Una delle decisioni più importanti riguarda il regime fiscale:
- Regime forfettario: è il più utilizzato da chi inizia. Ti consente di avere una tassazione agevolata (imposta sostitutiva al 5% per i primi cinque anni, che poi passa al 15%), semplifica la contabilità e riduce i costi di gestione.
- Regime ordinario: più complesso e con una contabilità completa, è adatto se prevedi da subito ricavi molto alti oppure se ti conviene detrarre molte spese.
Contributi previdenziali
Oltre alle tasse, devi considerare la previdenza: come interior designer non sei iscritto a una cassa professionale dedicata, quindi i tuoi contributi vanno versati nella Gestione Separata INPS. L’aliquota varia ogni anno, ma si aggira intorno al 26-27% del tuo reddito imponibile.
Costi da considerare
Aprire la partita IVA non ha un costo diretto, ma ci sono spese da mettere in conto:
- Iscrizione INPS Gestione Separata: gratuita al momento dell’apertura, ma con contributi da versare in base al reddito generato.
- Parcella del commercialista: varia a seconda dei servizi richiesti, ma nel regime forfettario i costi di gestione sono solitamente contenuti.
- Eventuali iscrizioni ad albi o associazioni di categoria: non obbligatorie, ma utili per networking e aggiornamenti professionali.

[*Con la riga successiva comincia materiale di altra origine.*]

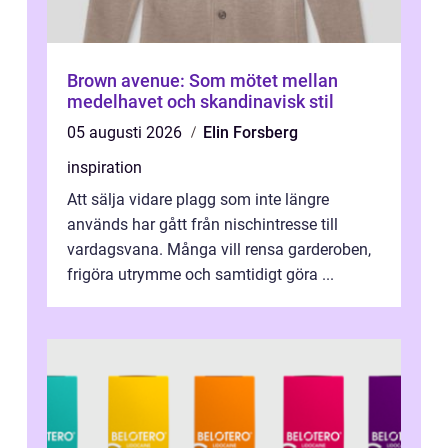
Brown avenue: Som mötet mellan
medelhavet och skandinavisk stil
05 augusti 2026
Elin Forsberg
inspiration
Att sälja vidare plagg som inte längre
används har gått från nischintresse till
vardagsvana. Många vill rensa garderoben,
frigöra utrymme och samtidigt göra ...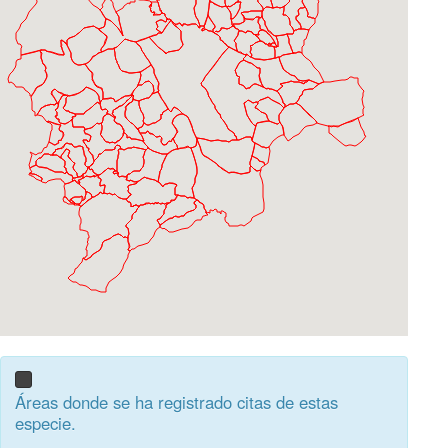
Áreas donde se ha registrado citas de estas
especie.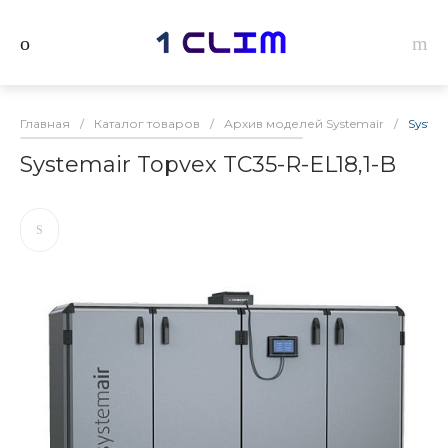
Главная
/
Каталог товаров
/
Архив моделей Systemair
/
System
Systemair Topvex TC35-R-EL18,1-B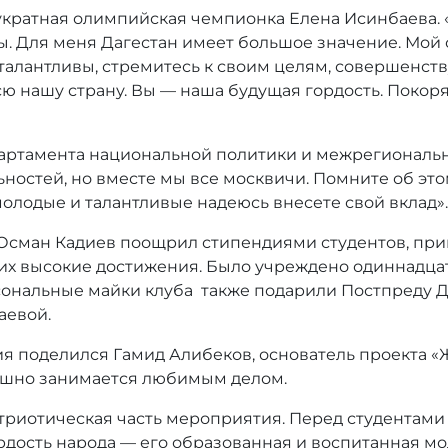
укратная олимпийская чемпионка Елена Исинбаева. «
 Для меня Дагестан имеет большое значение. Мой от
талантливы, стремитесь к своим целям, совершенству
 всю нашу страну. Вы — наша будущая гордость. Покор
партамента национальной политики и межрегиональ
ьностей, но вместе мы все москвичи. Помните об эт
молодые и талантливые надеюсь внесете свой вклад».
Осман Кадиев поощрил стипендиями студентов, при
х высокие достижения. Было учреждено одиннадцать
ональные майки клуба также подарили Постпреду Д
аевой.
я поделился Гамид Алибеков, основатель проекта «
пешно занимается любимым делом.
триотическая часть мероприятия. Перед студентами
ордость народа — его образованная и воспитанная мо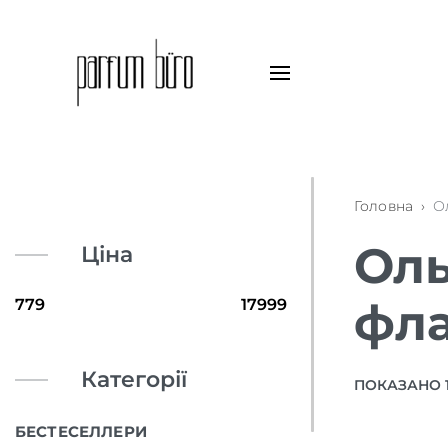
Головна
›
О
Оль
Ціна
фла
Категорії
ПОКАЗАНО 13
БЕСТЕСЕЛЛЕРИ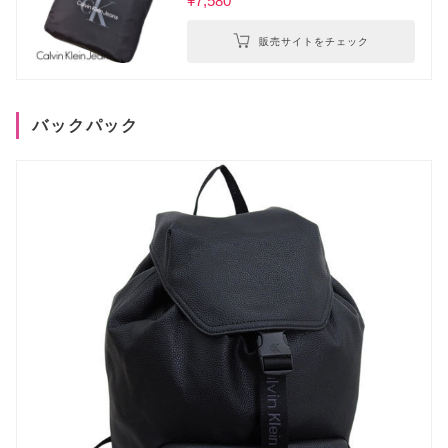
¥7,580
販売サイトをチェック
バックパック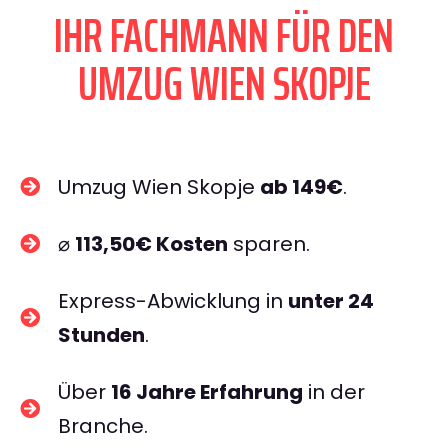
IHR FACHMANN FÜR DEN
UMZUG WIEN SKOPJE
Umzug Wien Skopje
ab 149€
.
⌀
113,50€ Kosten
sparen.
Express-Abwicklung in
unter 24
Stunden
.
Über
16 Jahre Erfahrung
in der
Branche.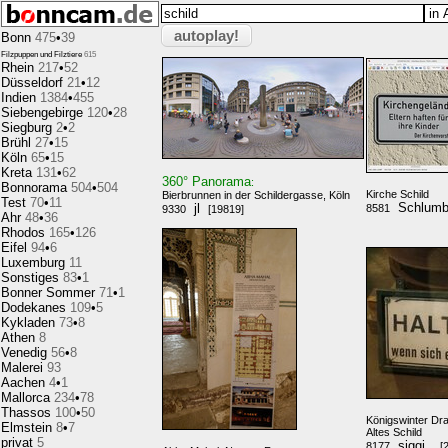
autoplay!
Bonn
475
•
39
Filzpuppen und Filztiere
615
Rhein
217
•
52
Düsseldorf
21
•
12
Indien
1384
•
455
Siebengebirge
120
•
28
Siegburg
2
•
2
Brühl
27
•
15
Köln
65
•
15
Kreta
131
•
62
360° Panorama
:
Bonnorama
504
•
504
Kirche Schild
Bierbrunnen in der Schildergasse, Köln
Test
70
•
11
Schlum
jl
8581
9330
[19819]
Ahr
48
•
36
Rhodos
165
•
126
Eifel
94
•
6
Luxemburg
11
Sonstiges
83
•
1
Bonner Sommer
71
•
1
Dodekanes
109
•
5
Kykladen
73
•
8
Athen
8
Venedig
56
•
8
Malerei
93
Aachen
4
•
1
Mallorca
234
•
78
Thassos
100
•
50
Königswinter Dra
Elmstein
8
•
7
Altes Schild
privat
5
siggi_
8177
[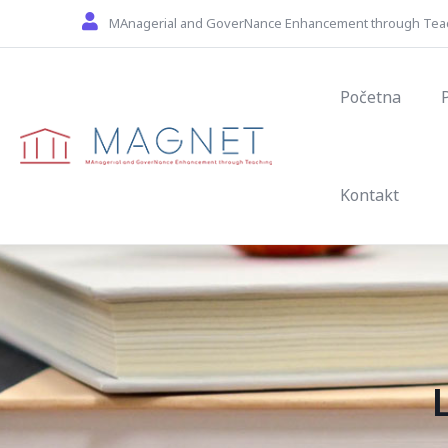
Skip to main content
MAnagerial and GoverNance Enhancement through Tea
Main navig
Početna
Kontakt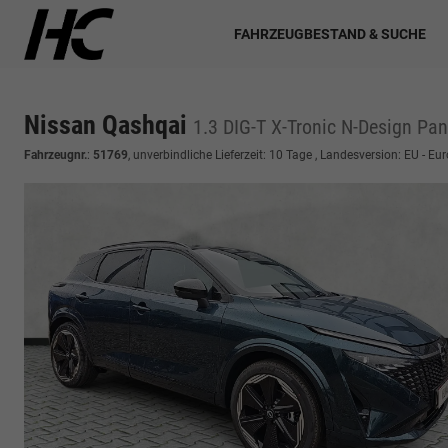
FAHRZEUGBESTAND & SUCHE
Nissan Qashqai
1.3 DIG-T X-Tronic N-Design Pa
Fahrzeugnr.
:
51769
, unverbindliche Lieferzeit:
10 Tage
, Landesversion: EU - Eu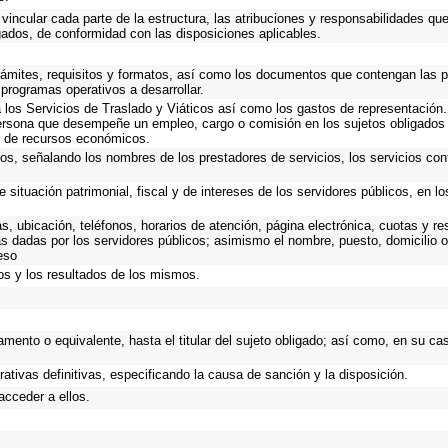
vincular cada parte de la estructura, las atribuciones y responsabilidades qu
gados, de conformidad con las disposiciones aplicables.
trámites, requisitos y formatos, así como los documentos que contengan las 
 programas operativos a desarrollar.
los Servicios de Traslado y Viáticos así como los gastos de representación. 
ersona que desempeñe un empleo, cargo o comisión en los sujetos obligados 
io de recursos económicos.
ios, señalando los nombres de los prestadores de servicios, los servicios cont
 situación patrimonial, fiscal y de intereses de los servidores públicos, en l
as, ubicación, teléfonos, horarios de atención, página electrónica, cuotas y 
s dadas por los servidores públicos; asimismo el nombre, puesto, domicilio ofi
eso
os y los resultados de los mismos.
rtamento o equivalente, hasta el titular del sujeto obligado; así como, en su 
rativas definitivas, especificando la causa de sanción y la disposición.
acceder a ellos.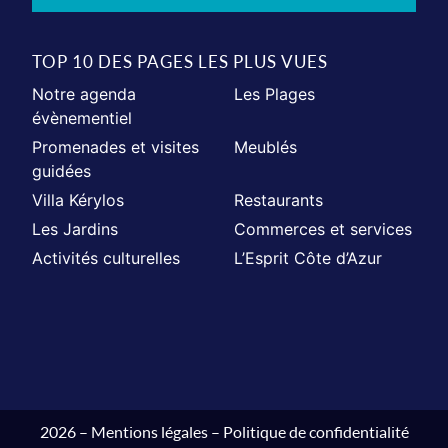
TOP 10 DES PAGES LES PLUS VUES
Notre agenda
Les Plages
évènementiel
Promenades et visites
Meublés
guidées
Villa Kérylos
Restaurants
Les Jardins
Commerces et services
Activités culturelles
L’Esprit Côte d’Azur
2026 –
Mentions légales
–
Politique de confidentialité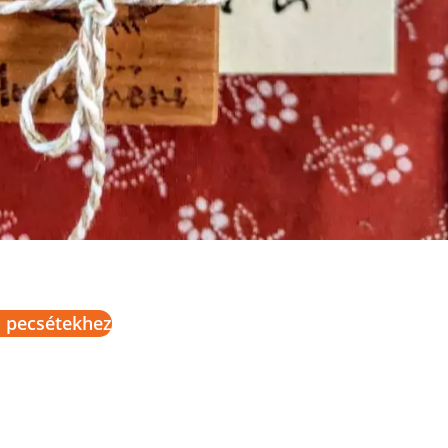
 pecsétekhez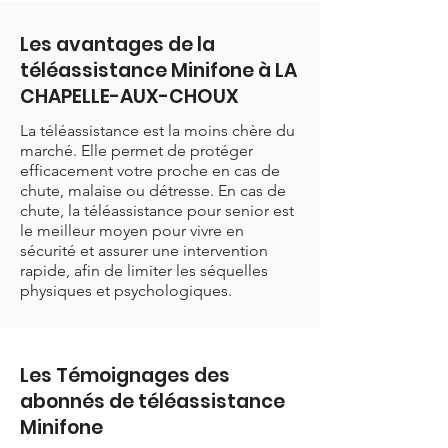
Les avantages de la
téléassistance Minifone à LA
CHAPELLE-AUX-CHOUX
La téléassistance est la moins chère du
marché. Elle permet de protéger
efficacement votre proche en cas de
chute, malaise ou détresse. En cas de
chute, la téléassistance pour senior est
le meilleur moyen pour vivre en
sécurité et assurer une intervention
rapide, afin de limiter les séquelles
physiques et psychologiques.
Les Témoignages des
abonnés de téléassistance
Minifone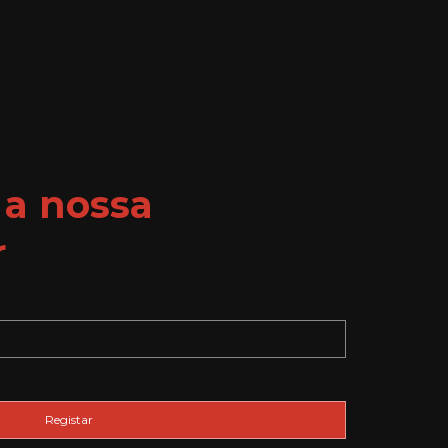
 a nossa
r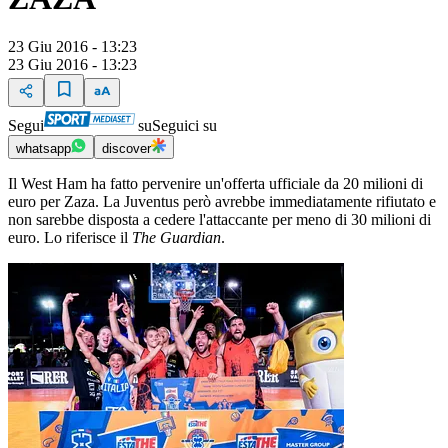
23 Giu 2016 - 13:23
23 Giu 2016 - 13:23
Segui
su
Seguici su
whatsapp
discover
Il West Ham ha fatto pervenire un'offerta ufficiale da 20 milioni di
euro per Zaza. La Juventus però avrebbe immediatamente rifiutato e
non sarebbe disposta a cedere l'attaccante per meno di 30 milioni di
euro. Lo riferisce il
The Guardian
.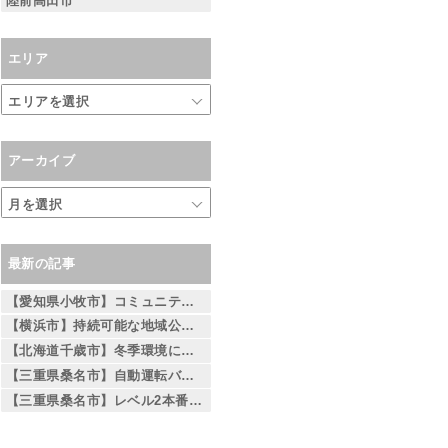
陸前高田市
エリア
アーカイブ
最新の記事
【愛知県小牧市】コミュニティバスへの導入を見据えた自動運転バスの検証を実施
【横浜市】持続可能な地域公共交通の実現に向けて 自動運転EVバスの実証実験を実施 ～相鉄線二俣川駅から左近山団地間を運行～
【北海道千歳市】冬季環境における自動運転バス運行の取り組みについて
【三重県桑名市】自動運転バスの 社会実装を見据えた安全性検証の取り組みについて
【三重県桑名市】レベル2本番走行の実施について — レベル4社会実装を見据えた段階的な取り組み —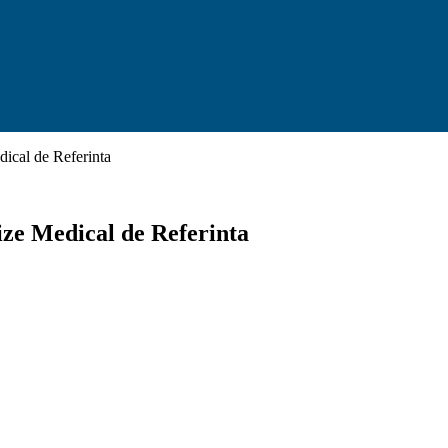
ical de Referinta
ze Medical de Referinta
X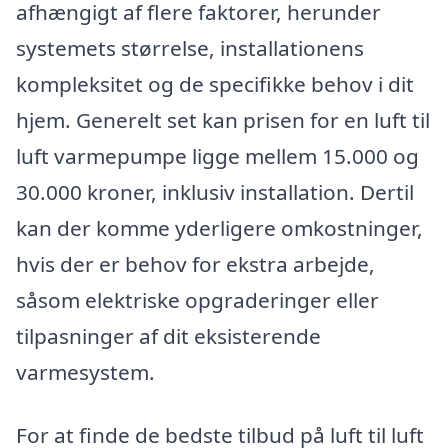
afhængigt af flere faktorer, herunder
systemets størrelse, installationens
kompleksitet og de specifikke behov i dit
hjem. Generelt set kan prisen for en luft til
luft varmepumpe ligge mellem 15.000 og
30.000 kroner, inklusiv installation. Dertil
kan der komme yderligere omkostninger,
hvis der er behov for ekstra arbejde,
såsom elektriske opgraderinger eller
tilpasninger af dit eksisterende
varmesystem.
For at finde de bedste tilbud på luft til luft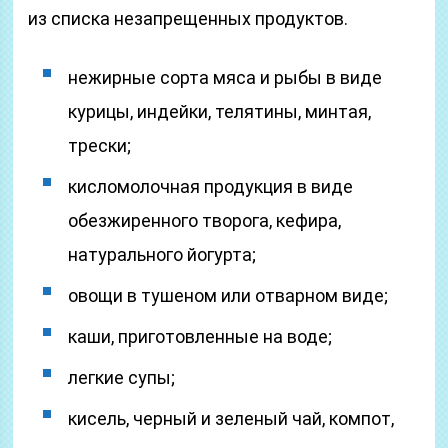
из списка незапрещенных продуктов.
нежирные сорта мяса и рыбы в виде
курицы, индейки, телятины, минтая,
трески;
кисломолочная продукция в виде
обезжиренного творога, кефира,
натурального йогурта;
овощи в тушеном или отварном виде;
каши, приготовленные на воде;
легкие супы;
кисель, черный и зеленый чай, компот,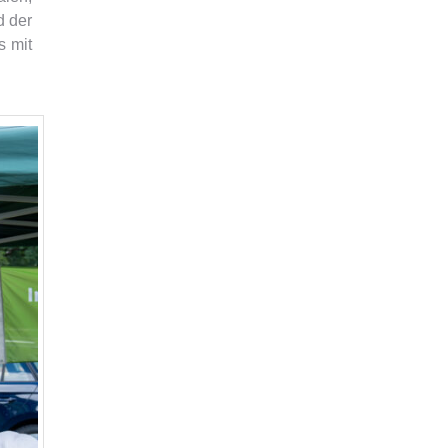
d der
s mit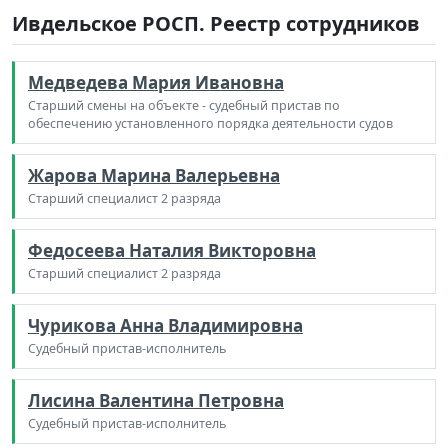
Ивдельское РОСП. Реестр сотрудников
Медведева Мария Ивановна
Старший смены на объекте - судебный пристав по
обеспечению установленного порядка деятельности судов
Жарова Марина Валерьевна
Старший специалист 2 разряда
Федосеева Наталия Викторовна
Старший специалист 2 разряда
Чурикова Анна Владимировна
Судебный пристав-исполнитель
Лисина Валентина Петровна
Судебный пристав-исполнитель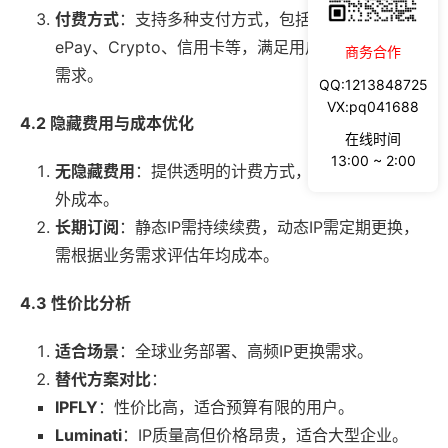
付费方式
：支持多种支付方式，包括支付宝、Googl
ePay、Crypto、信用卡等，满足用户多方位的支付
商务合作
需求。
QQ:1213848725
VX:pq041688
4.2 隐藏费用与成本优化
在线时间
13:00 ~ 2:00
无隐藏费用
：提供透明的计费方式，用户无需担心额
外成本。
长期订阅
：静态IP需持续续费，动态IP需定期更换，
需根据业务需求评估年均成本。
4.3 性价比分析
适合场景
：全球业务部署、高频IP更换需求。
替代方案对比
：
IPFLY
：性价比高，适合预算有限的用户。
Luminati
：IP质量高但价格昂贵，适合大型企业。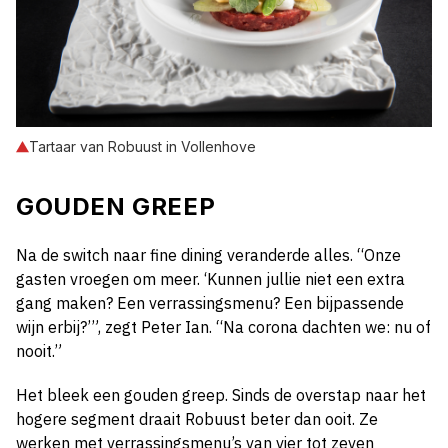
Tartaar van Robuust in Vollenhove
GOUDEN GREEP
Na de switch naar fine dining veranderde alles. “Onze
gasten vroegen om meer. ‘Kunnen jullie niet een extra
gang maken? Een verrassingsmenu? Een bijpassende
wijn erbij?’”, zegt Peter Ian. “Na corona dachten we: nu of
nooit.”
Het bleek een gouden greep. Sinds de overstap naar het
hogere segment draait Robuust beter dan ooit. Ze
werken met verrassingsmenu’s van vier tot zeven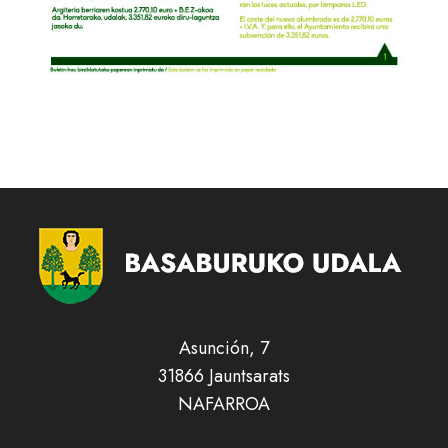
Asunción, 7
31866 Jauntsarats
NAFARROA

Esempio pratico: quante tasse paga un interior designer
Supponiamo che fatturi 30.000 euro come interior designer, quindi al di sotto della soglia degli 85.000 euro richiesta dal forfettario. Il coefficiente di redditività previsto per la tua attività (codice ATECO 74.13.00) è del 78%.
- Reddito imponibile = 30.000 € × 78% = 23.400 €
- Contributi INPS Gestione Separata (aliquota 2025: 26,07%) = 23.400 € × 26,07% = 6.101 €
- Questo importo può essere dedotto dalla base imponibile per il calcolo dell’imposta sostitutiva.
Se sei nei primi 5 anni di attività e hai diritto all’aliquota agevolata del 5%:
- Imponibile fiscale dedotto dei contributi = 23.400 € – 6.101 € = 17.299 €
- Imposta sostitutiva (5%) = 17.299 € × 5% = 865 €
Se sei oltre il quinto anno (aliquota al 15%):
- Imposta sostitutiva (15%) = 17.299 € × 15% = 2.595 €
Riepilogo dei costi in tabella
| Voce | Esempio primo anno (5%) | Dal sesto anno (15%) |
| Fatturato annuo | 30.000 € | 30.000 € |
| Reddito imponibile (78%) | 23.400 € | 23.400 € |
| Contributi INPS (26,07%) | 6.101 € | 6.101 € |
| Base imponibile fiscale | 17.299 € | 17.299 € |
| Imposta sostitutiva | 865 € | 2.595 € |
| Tasse + Contributi | 6.966 € | 8.696 € |
Conclusione
Aprire la partita IVA come interior designer non è complicato, ma ci sono scelte fiscali e previdenziali che possono fare la differenza sui tuoi guadagni futuri. L’errore più comune è pensare che “una partita IVA valga l’altra”, mentre invece è importante impostarla bene fin dall’inizio per approfittare delle agevolazioni e ridurre i rischi di errori fiscali.
Ricordati che:
- Puoi dedurre solo i contributi previdenziali, non altre spese.
- Se il fatturato aumenta o diminuisce, l’importo delle tasse e contributi cambia proporzionalmente.
- L’aliquota ridotta del 5% si applica ai nuovi forfettari per i primi 5 anni, poi passa al 15%.